Kaplan-Meier analysis showed the survival rate of COP-MPV group A was higher than group B indicating that, if both COP and MPV were lower than the cut-off value, postoperative prognosis would be better.

Univariate analysis showed the P-value for PLT was 0.018 and the P-value for MPV was 0.168. PLT was a statistically significant prognostic factor alone but MPV alone was not. However, COP-MPV score (P=0.014) combining PLT and MPV was a more significant prognostic factor than PLT (P=0.018). These results suggest that COP-MPV score, which considers PLT and MPV in a comprehensive manner, is helpful for predicting the prognosis for OSCC patients.
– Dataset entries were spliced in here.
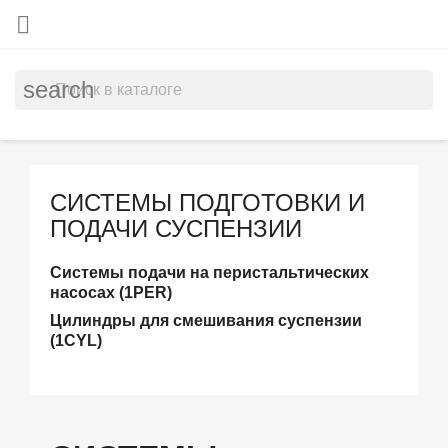

search
СИСТЕМЫ ПОДГОТОВКИ И
ПОДАЧИ СУСПЕНЗИИ
Системы подачи на перистальтических
насосах (1PER)
Цилиндры для смешивания суспензии
(1CYL)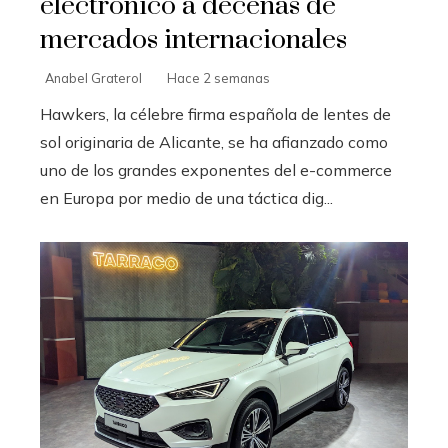
electrónico a decenas de
mercados internacionales
Anabel Graterol
Hace 2 semanas
Hawkers, la célebre firma española de lentes de
sol originaria de Alicante, se ha afianzado como
uno de los grandes exponentes del e-commerce
en Europa por medio de una táctica dig...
This study has several limitations. First, the sample size is relatively small and it was a retrospective study conducted at a single institution. The initial hypothesis predicted that prognosis would be worse if both COP and MPV were higher than the cut-off value, but it was difficult to confirm this statistically because of the small sample size. Furthermore, the cut-off values for COP and MPV set in this study are not generally applicable to all patients with OSCC. In this study, COP-MPV score had more statistically significant results than other prognostic factors in determining OSCC patient prognosis. Future prospective studies with more subjects using COP-MPV score as a prognostic factor are needed to identify the applicable cut-off value for all patients with OSCC.

V. Conclusion

This study established that COP-MPV score was statistically significant for predicting the prognosis of 40 patients with OSCC. Multivariate analysis showed the survival rate of COP-MPV group B was lower than group A and COP-MPV score (HR 18.992, P=0.013) was found to be a more significant independent prognostic factor than N-metastasis (HR 6.227, P=0.016). COP-MPV score is a simple and cost-effective test method, and is considered a more effective factor relative to other considered factors in predicting OSCC patient prognosis.